* WORK ORDER
Go through the listing below and state how many lines hold the word "Plaža", giving only the number.

==========

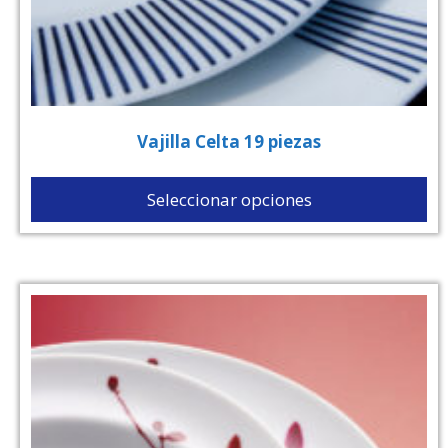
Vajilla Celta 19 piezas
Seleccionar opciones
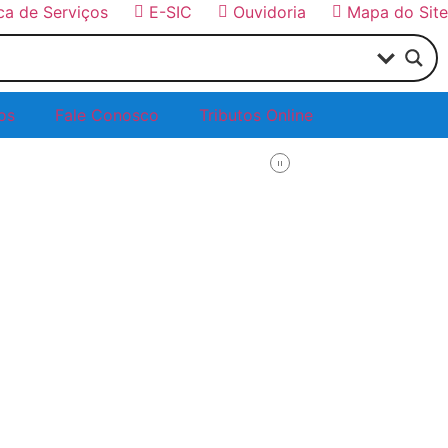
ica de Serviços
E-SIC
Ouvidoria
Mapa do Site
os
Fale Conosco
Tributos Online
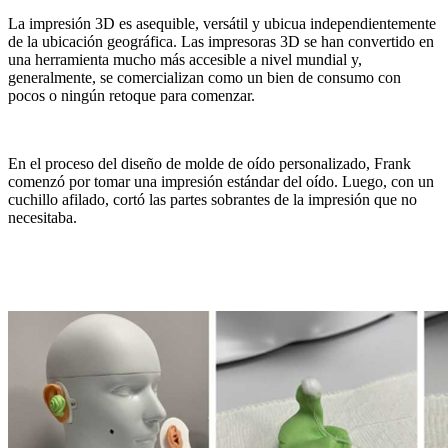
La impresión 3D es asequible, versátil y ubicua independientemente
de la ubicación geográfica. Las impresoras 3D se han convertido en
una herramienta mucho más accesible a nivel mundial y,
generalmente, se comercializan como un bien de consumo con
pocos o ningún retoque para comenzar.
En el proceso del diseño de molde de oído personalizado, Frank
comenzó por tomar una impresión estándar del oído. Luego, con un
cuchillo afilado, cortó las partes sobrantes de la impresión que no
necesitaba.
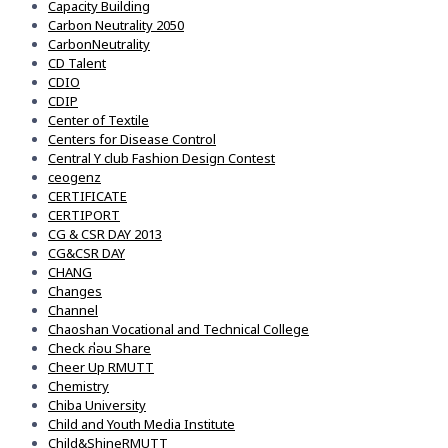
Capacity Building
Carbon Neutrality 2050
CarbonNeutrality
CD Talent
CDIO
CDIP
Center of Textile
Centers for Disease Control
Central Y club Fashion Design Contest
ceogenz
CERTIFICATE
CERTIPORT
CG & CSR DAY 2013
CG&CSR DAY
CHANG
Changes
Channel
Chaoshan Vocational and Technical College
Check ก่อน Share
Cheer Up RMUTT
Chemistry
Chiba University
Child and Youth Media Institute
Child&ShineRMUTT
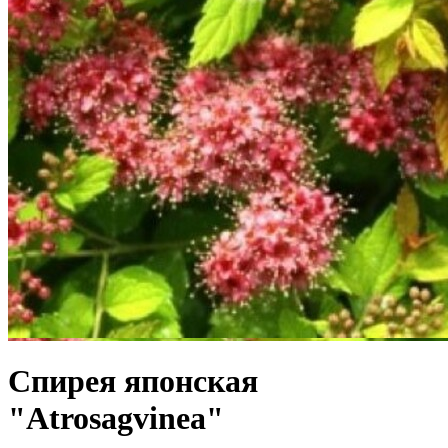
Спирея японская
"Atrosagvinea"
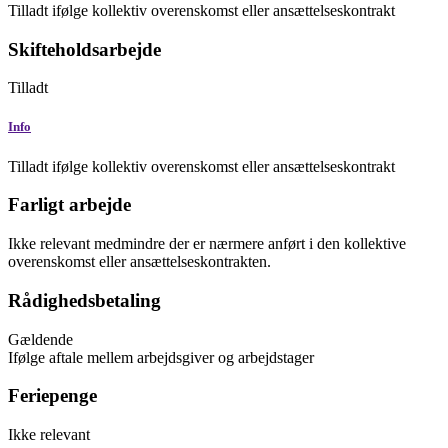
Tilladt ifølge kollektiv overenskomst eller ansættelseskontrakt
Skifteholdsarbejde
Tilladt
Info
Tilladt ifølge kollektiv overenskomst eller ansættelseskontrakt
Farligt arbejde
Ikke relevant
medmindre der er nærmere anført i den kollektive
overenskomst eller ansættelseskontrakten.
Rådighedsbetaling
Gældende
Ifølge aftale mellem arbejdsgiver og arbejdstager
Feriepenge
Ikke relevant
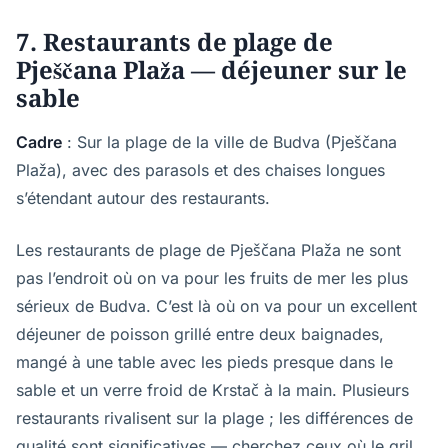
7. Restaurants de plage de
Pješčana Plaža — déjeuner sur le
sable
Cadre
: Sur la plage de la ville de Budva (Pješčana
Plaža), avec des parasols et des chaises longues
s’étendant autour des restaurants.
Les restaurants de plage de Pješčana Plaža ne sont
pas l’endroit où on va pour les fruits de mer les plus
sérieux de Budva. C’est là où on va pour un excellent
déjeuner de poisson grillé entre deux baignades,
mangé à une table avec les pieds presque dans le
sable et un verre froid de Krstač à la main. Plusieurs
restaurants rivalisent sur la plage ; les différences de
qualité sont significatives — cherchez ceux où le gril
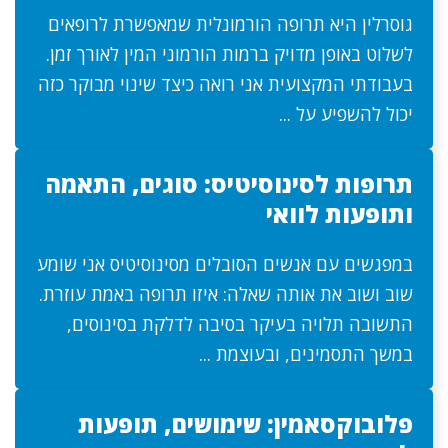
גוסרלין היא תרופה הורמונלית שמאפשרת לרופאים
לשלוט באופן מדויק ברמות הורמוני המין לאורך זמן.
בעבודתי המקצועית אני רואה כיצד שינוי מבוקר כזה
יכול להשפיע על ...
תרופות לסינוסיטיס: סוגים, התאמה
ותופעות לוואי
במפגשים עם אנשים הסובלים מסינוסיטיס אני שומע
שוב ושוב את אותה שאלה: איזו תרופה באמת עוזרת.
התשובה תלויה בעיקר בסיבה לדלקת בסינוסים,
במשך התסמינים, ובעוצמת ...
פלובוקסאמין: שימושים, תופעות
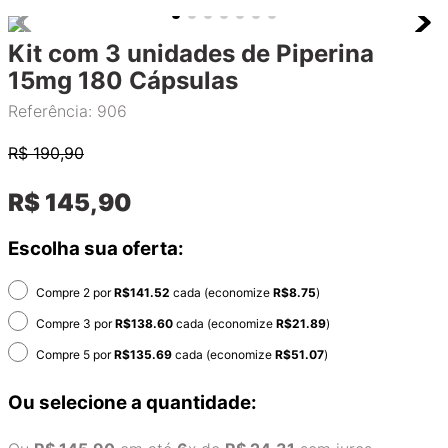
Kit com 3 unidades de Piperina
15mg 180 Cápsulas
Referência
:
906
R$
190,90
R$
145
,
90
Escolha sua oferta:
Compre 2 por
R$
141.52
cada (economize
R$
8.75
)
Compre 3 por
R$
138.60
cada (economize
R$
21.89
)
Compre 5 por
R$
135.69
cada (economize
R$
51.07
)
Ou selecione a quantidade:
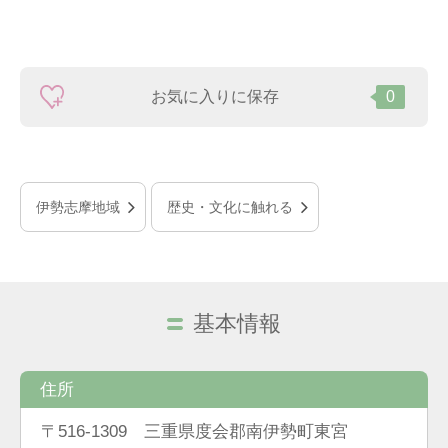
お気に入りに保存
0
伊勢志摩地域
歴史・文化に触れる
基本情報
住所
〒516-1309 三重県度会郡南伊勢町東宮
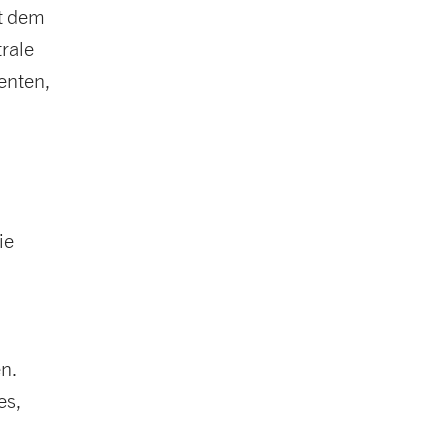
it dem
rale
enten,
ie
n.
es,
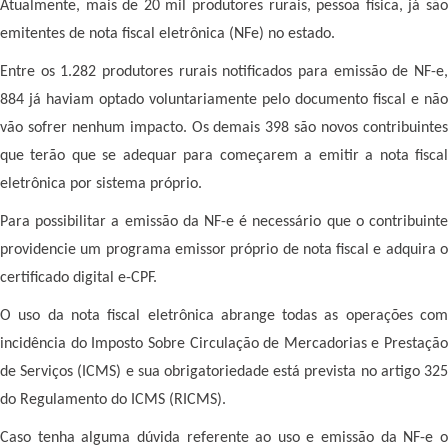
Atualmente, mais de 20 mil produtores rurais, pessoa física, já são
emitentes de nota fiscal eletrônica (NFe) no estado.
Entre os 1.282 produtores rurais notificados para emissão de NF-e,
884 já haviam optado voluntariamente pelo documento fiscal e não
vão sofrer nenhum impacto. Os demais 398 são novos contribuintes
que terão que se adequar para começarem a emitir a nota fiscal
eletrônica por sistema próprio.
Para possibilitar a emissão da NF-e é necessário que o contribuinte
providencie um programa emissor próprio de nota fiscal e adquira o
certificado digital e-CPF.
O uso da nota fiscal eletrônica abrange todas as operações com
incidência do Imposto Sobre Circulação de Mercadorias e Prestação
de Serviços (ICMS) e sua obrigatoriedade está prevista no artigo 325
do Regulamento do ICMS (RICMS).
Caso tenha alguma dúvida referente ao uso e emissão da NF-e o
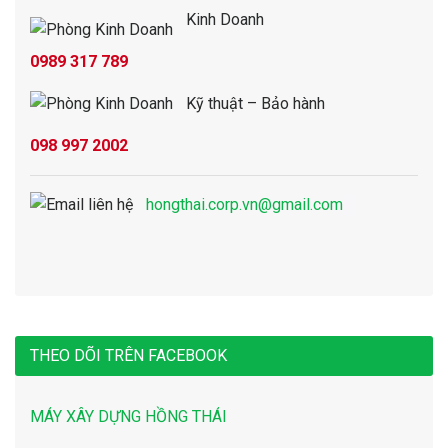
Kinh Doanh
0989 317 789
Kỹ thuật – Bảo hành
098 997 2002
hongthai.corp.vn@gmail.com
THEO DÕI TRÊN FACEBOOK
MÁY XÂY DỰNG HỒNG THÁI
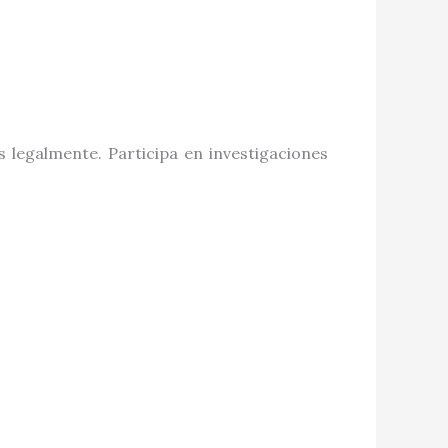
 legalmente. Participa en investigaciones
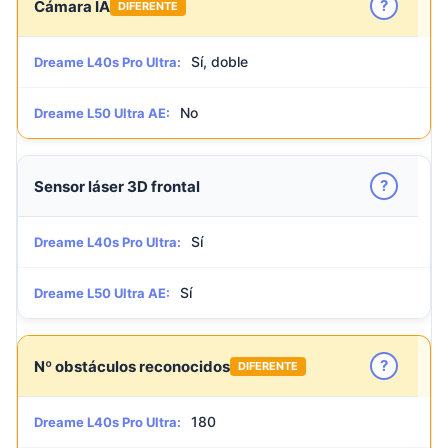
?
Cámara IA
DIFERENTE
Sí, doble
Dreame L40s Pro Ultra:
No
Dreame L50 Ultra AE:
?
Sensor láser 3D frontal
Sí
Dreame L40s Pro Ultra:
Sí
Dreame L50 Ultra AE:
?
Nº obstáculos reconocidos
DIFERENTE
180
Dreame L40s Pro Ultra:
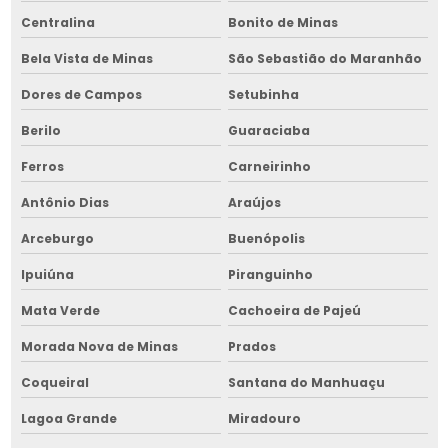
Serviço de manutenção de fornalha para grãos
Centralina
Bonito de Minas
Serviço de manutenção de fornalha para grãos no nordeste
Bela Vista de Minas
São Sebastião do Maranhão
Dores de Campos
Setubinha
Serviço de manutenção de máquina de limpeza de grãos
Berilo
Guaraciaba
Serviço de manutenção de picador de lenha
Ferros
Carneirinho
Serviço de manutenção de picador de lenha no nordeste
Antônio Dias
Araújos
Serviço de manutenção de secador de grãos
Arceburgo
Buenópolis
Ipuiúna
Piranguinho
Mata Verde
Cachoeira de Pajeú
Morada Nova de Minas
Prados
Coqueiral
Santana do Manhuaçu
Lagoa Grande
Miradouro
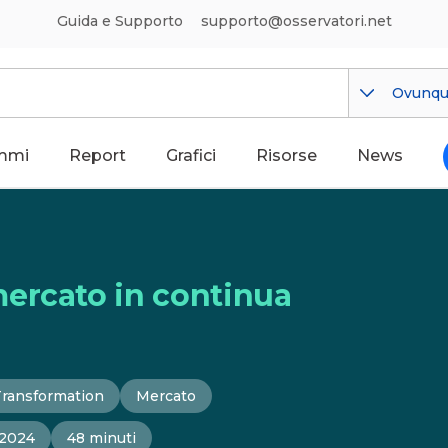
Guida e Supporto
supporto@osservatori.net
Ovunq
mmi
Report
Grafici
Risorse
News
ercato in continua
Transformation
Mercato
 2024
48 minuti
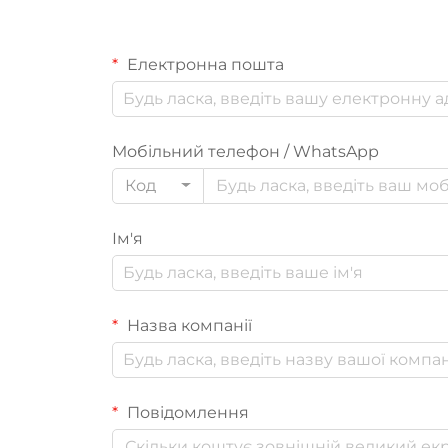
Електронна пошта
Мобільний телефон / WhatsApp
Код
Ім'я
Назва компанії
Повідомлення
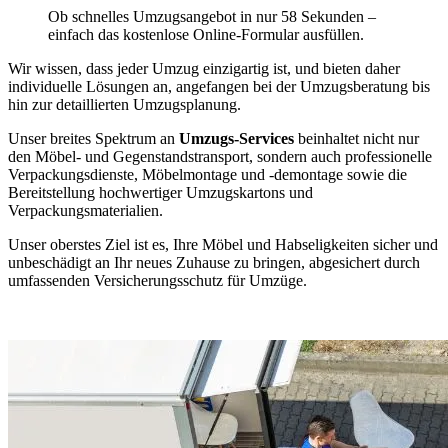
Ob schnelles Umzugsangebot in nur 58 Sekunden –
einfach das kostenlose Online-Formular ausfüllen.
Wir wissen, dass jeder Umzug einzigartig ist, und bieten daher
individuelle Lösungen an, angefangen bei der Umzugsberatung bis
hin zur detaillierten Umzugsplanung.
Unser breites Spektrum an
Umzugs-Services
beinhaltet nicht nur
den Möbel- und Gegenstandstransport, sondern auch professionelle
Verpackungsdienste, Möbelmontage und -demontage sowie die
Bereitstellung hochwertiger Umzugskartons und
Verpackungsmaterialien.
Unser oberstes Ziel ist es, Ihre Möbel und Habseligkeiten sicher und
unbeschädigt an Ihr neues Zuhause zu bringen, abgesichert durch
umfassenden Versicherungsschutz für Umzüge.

==========

* YOUR RESPONSE
3